No. En nuestro sistema penal, la responsabilidad es estrictamente personal. No se puede sancionar ni limitar a una persona por los actos de terceros. Este principio, de raíz liberal garantista, es esencial para evitar abusos del poder estatal.
La presencia de una persona condenada en el balcón de su domicilio no constituye en sí misma un acto que perturbe la convivencia social.Es solo presencia. Y el efecto político que esa presencia produce no puede ser una causa para restringir derechos.
El juez no puede prohibirle “existir” a la persona condenada ni exigirle que “modere” las manifestaciones espontáneas de afecto popular que provoca. Ello es jurídicamente inadmisible. Es tanto como exigirle que deje de ser quien es. Que renuncie al vínculo histórico que la une con millones. Que disuelva su identidad política.
El afecto no es delito. Y el afecto no se regula por sentencia.
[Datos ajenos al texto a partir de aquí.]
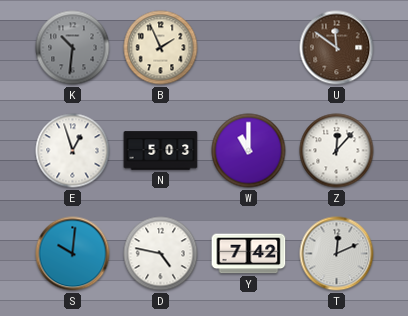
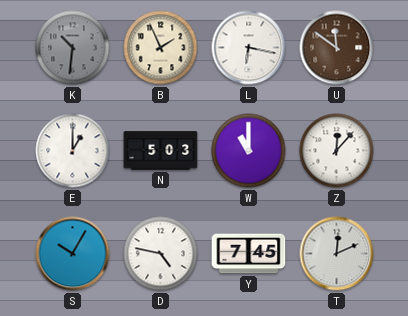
L: none -> 6:17
E: 12:57 -> 1:00
S: 10:01 -> 10:05
Y: 7:42 -> 7:45
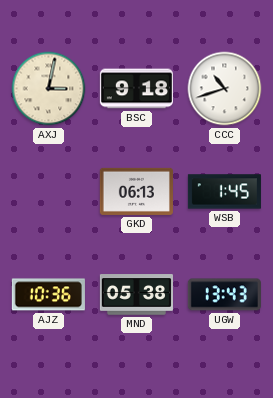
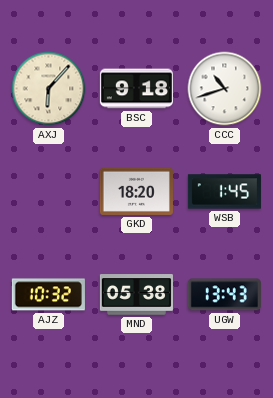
AXJ: 3:02 -> 6:07
GKD: 06:13 -> 18:20
AJZ: 10:36 -> 10:32
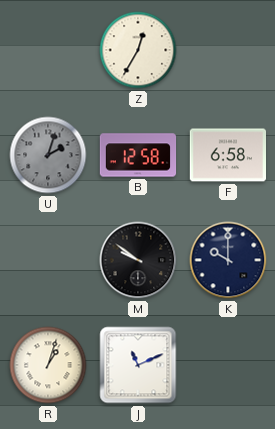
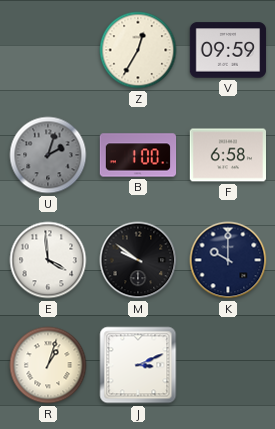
V: none -> 09:59
B: 12:58 -> 1:00
E: none -> 3:59
J: 11:11 -> 3:11
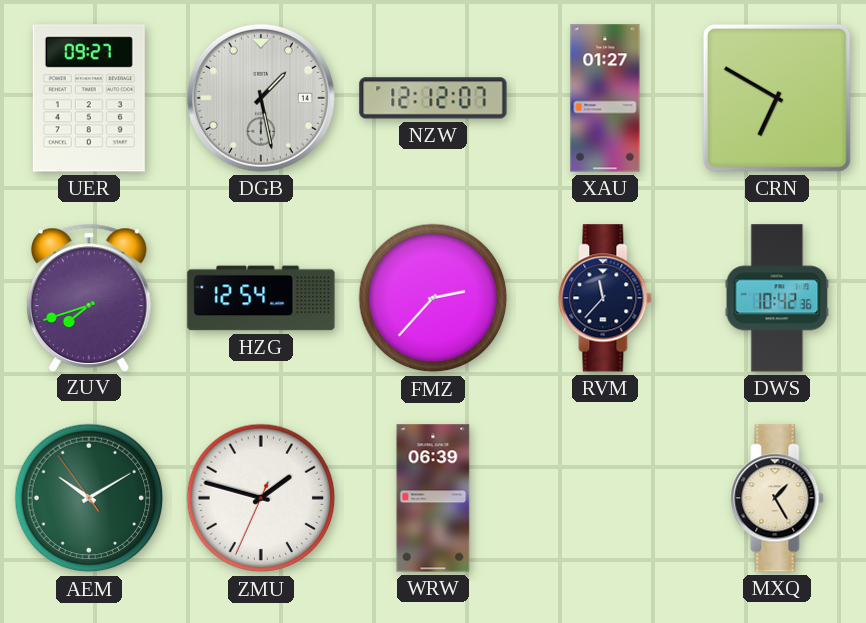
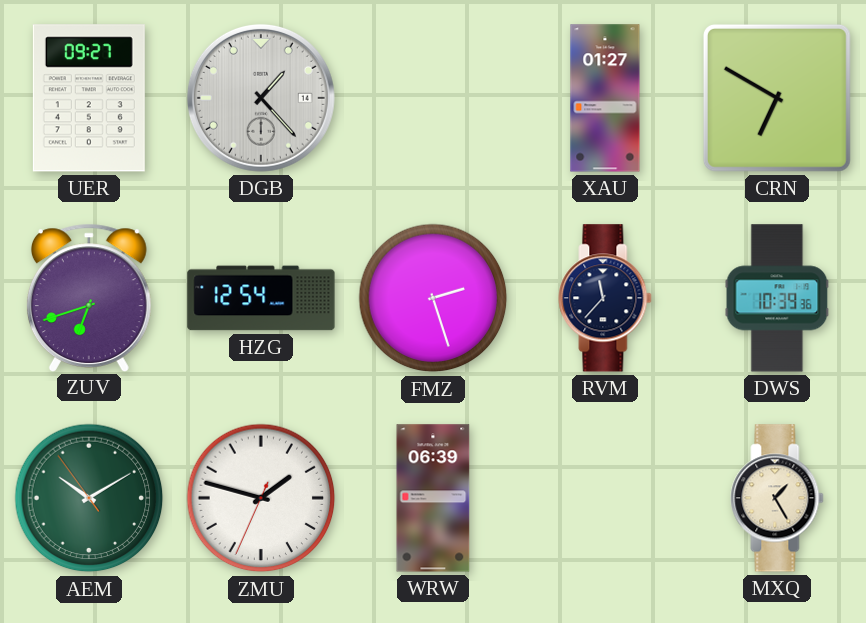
DGB: 1:28 -> 1:23
NZW: 12:12 -> none
ZUV: 7:42 -> 6:42
FMZ: 2:37 -> 2:27
DWS: 10:42 -> 10:39
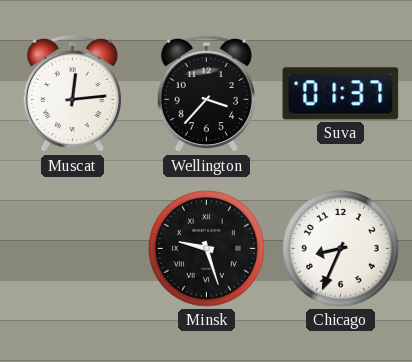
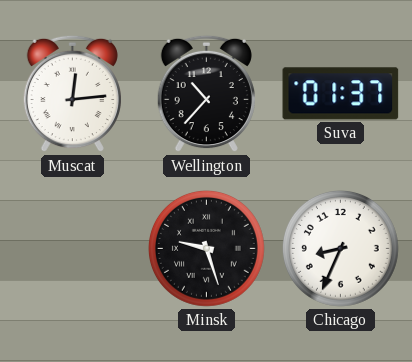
Wellington: 3:37 -> 10:37
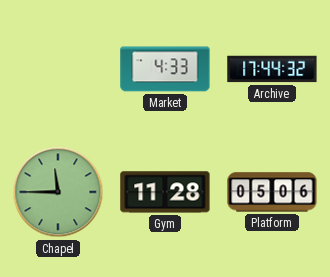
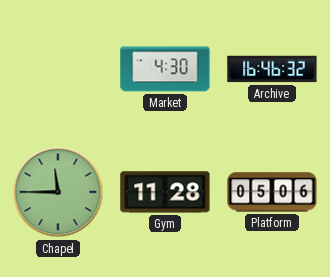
Market: 4:33 -> 4:30
Archive: 17:44 -> 16:46
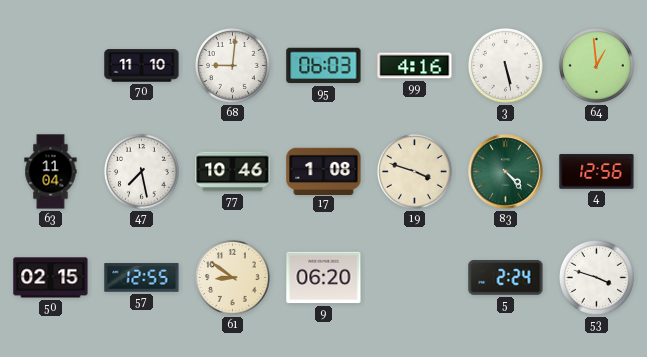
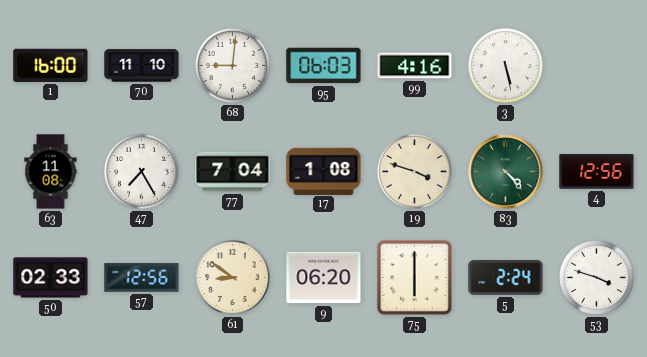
1: none -> 16:00
64: 12:59 -> none
63: 11:04 -> 11:08
47: 7:28 -> 7:25
77: 10:46 -> 7:04
50: 02:15 -> 02:33
57: 12:55 -> 12:56
75: none -> 6:00
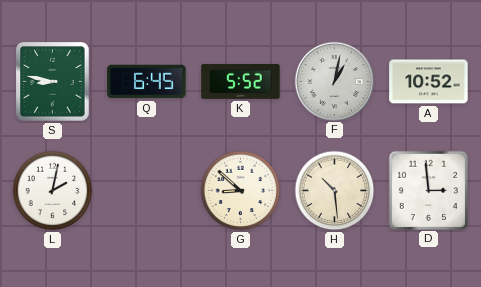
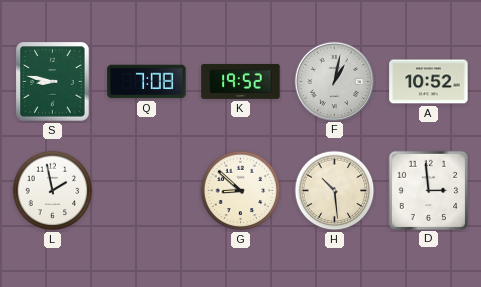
Q: 6:45 -> 7:08
K: 5:52 -> 19:52
L: 2:02 -> 1:58
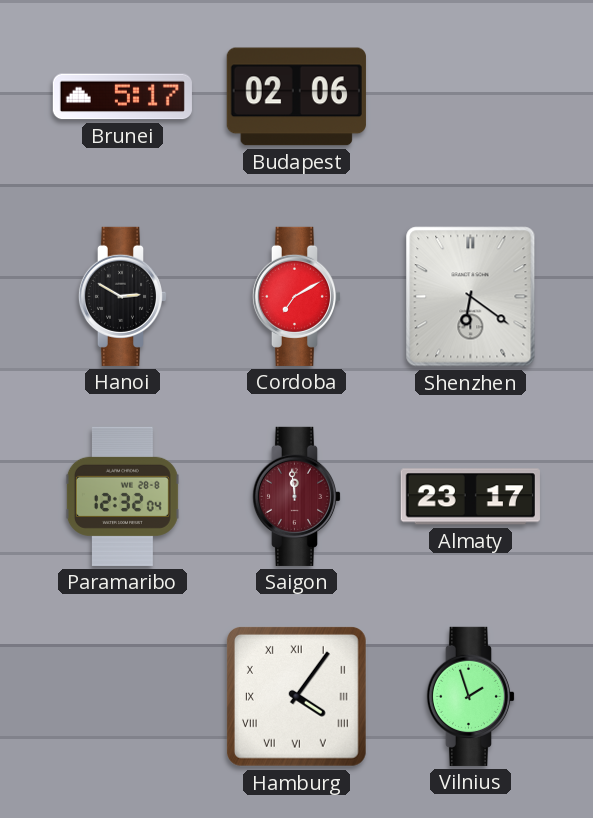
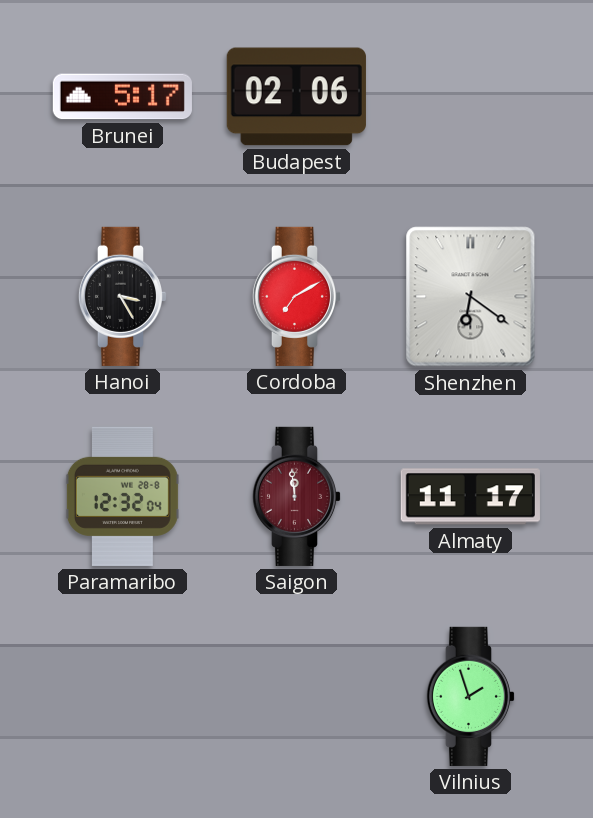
Hanoi: 2:50 -> 3:25
Almaty: 23:17 -> 11:17
Hamburg: 4:06 -> none
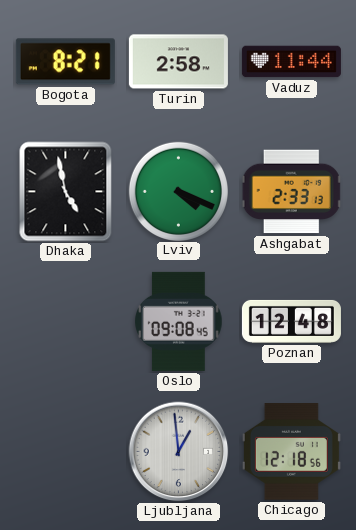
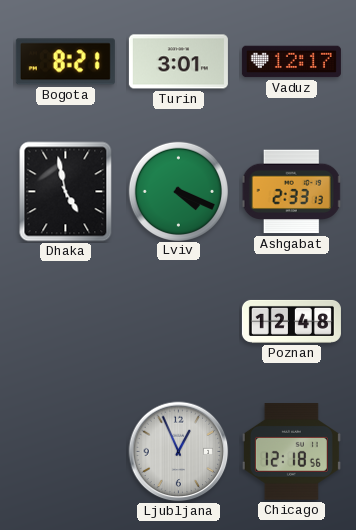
Turin: 2:58 -> 3:01
Vaduz: 11:44 -> 12:17
Oslo: 09:08 -> none
Ljubljana: 12:59 -> 12:56
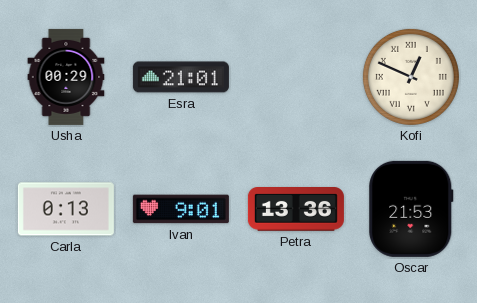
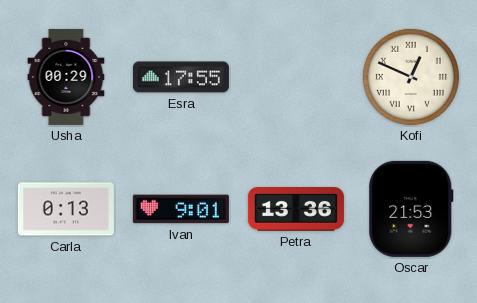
Esra: 21:01 -> 17:55
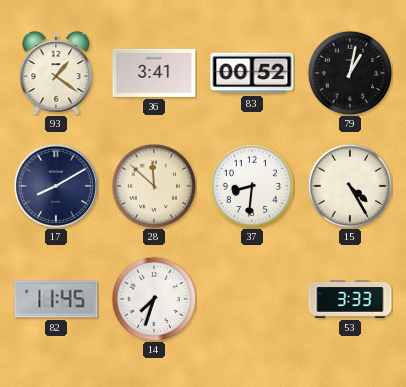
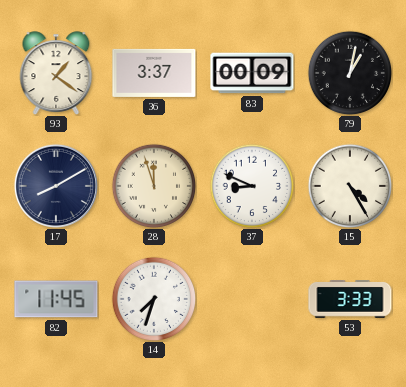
36: 3:41 -> 3:37
83: 00:52 -> 00:09
28: 11:52 -> 11:57
37: 8:31 -> 8:49
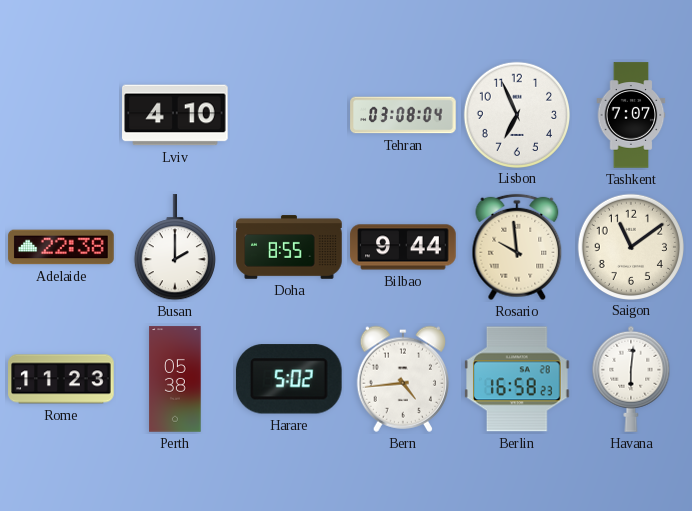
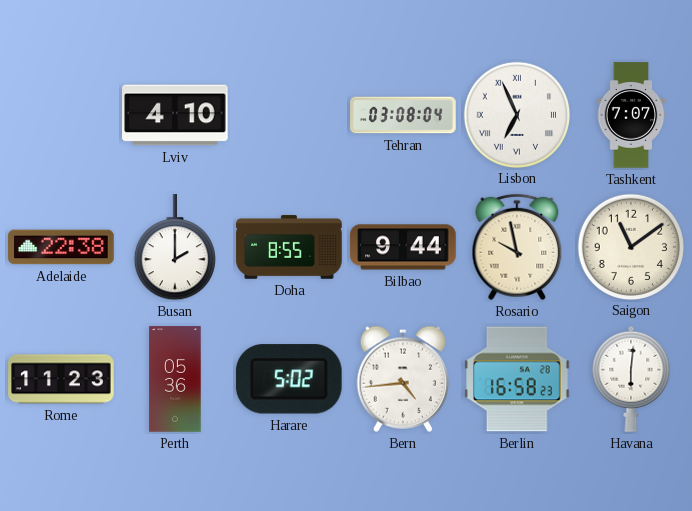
Lisbon numerals: Arabic -> Roman
Rosario: 9:59 -> 9:58
Perth: 05:38 -> 05:36
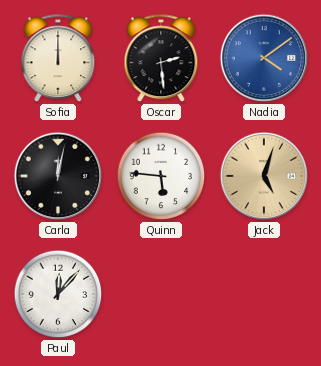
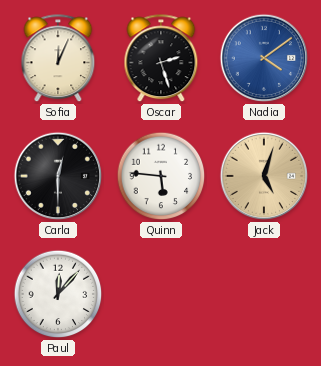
Sofia: 12:00 -> 12:04
Oscar: 2:29 -> 2:27
Carla: 12:02 -> 12:30
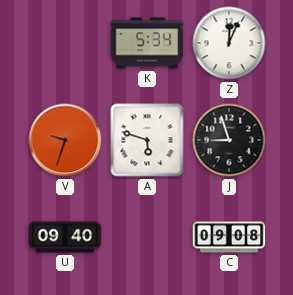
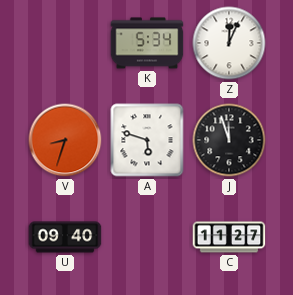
V: 9:33 -> 8:33
J: 8:57 -> 11:57
C: 09:08 -> 11:27
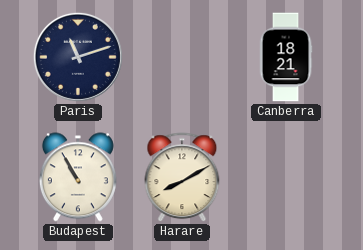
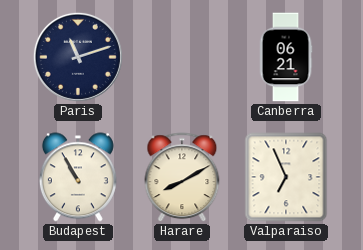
Canberra: 18:21 -> 06:21
Valparaiso: none -> 6:56
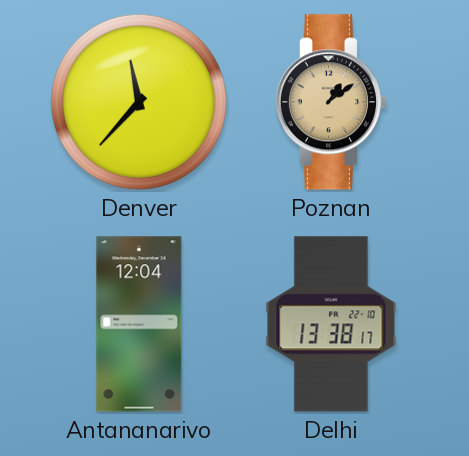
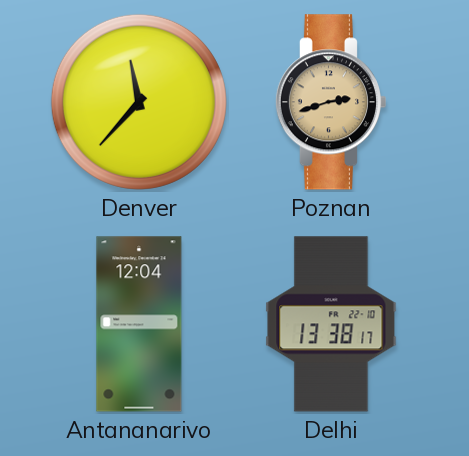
Poznan: 1:09 -> 2:42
IV. ¿Puede el juez limitar la conducta de terceros no sometidos al proceso?
Tampoco. Las personas que se manifiestan frente al domicilio de una figura pública ejercen derechos constitucionales fundamentales: libertad de expresión, de reunión, de asociación y de petición a las autoridades (arts. 14, 32 y 33 de la CN).
Esos derechos solo pueden ser restringidos por ley, en casos excepcionales, y con criterios de necesidad y proporcionalidad. Presumir que toda manifestación frente a un domicilio implica perturbación o amenaza resulta no solo jurídicamente infundado, sino políticamente regresivo
El afecto social no se disciplina por resolución judicial. Ni se puede exigir a quien recibe apoyo que lo desactive. Esa lógica invierte el principio de libertad y abre la puerta a un derecho penal de autor, donde no se castigan conductas, sino biografías, afinidades, símbolos.
El Estado tiene facultades para ordenar el espacio público, pero no puede castigar la adhesión popular ni convertir a una figura política en objeto de escarnio o reclusión afectiva.
El juez no puede, por vía indirecta, impedir que una comunidad exprese su afecto o identidad política, ni responsabilizar a la persona condenada por ese fenómeno. Tal pretensión implicaría una forma de censura inaceptable en un Estado de derecho.
V. El castigo simbólico: cuando el derecho penal persigue lo que se representa
El poder judicial no puede utilizar el derecho de ejecución penal para “neutralizar” una figura pública o controlar el impacto social que produce su mera existencia. Eso excede el marco legal y configura un uso político del derecho penal.
Las expresiones como “perturbar la tranquilidad” o “alterar la convivencia” son deliberadamente vagas. Su ambigüedad habilita interpretaciones arbitrarias. No definen una conducta prohibida; definen un estado de ánimo que molesta al poder. Son, en rigor, fórmulas habilitantes para el castigo simbólico.
En ese escenario, lo que se persigue no es una transgresión legal, sino una osadía política: la de seguir siendo amada. La de no desaparecer del escenario público. La de seguir generando adhesión popular sin micrófono, sin poder formal, sin estructura partidaria. La de perdurar en la memoria.
VI. Comunicación, poder y la imposibilidad de censurar el afecto
Desde una mirada comunicacional, la reacción institucional revela más temor que justicia. Un saludo desde un balcón se transforma en noticia, en gesto, en mensaje. No necesita palabras. Provoca una movilización afectiva que el poder no puede controlar.
Frente a ese fenómeno, el intento de regular el afecto por vía judicial no solo es inviable: es contraproducente. Solo exhibe el fracaso de una estrategia de disciplinamiento simbólico que, lejos de borrar, reafirma el vínculo entre la líder y su gente.
Ni la ley, ni los tribunales, pueden interrumpir el eco que una historia viva deja en millones.
VII. Conclusión
Imponerle a una persona condenada que se abstenga de provocar manifestaciones de afecto es jurídicamente improcedente. Y pretender que esa cláusula alcance a quienes libremente expresan su respaldo político es lisa y llanamente inconstitucional.
El poder judicial debe garantizar derechos, no regular afectos. No se puede convertir al derecho de ejecución penal en un instrumento para acallar símbolos ni para reprimir lo que ya está en nuestra historia.
No es su conducta. Es su existencia.
No es el balcón. Es la gente.
Y eso —como toda verdad profunda en democracia— no puede silenciar una sentencia judicial.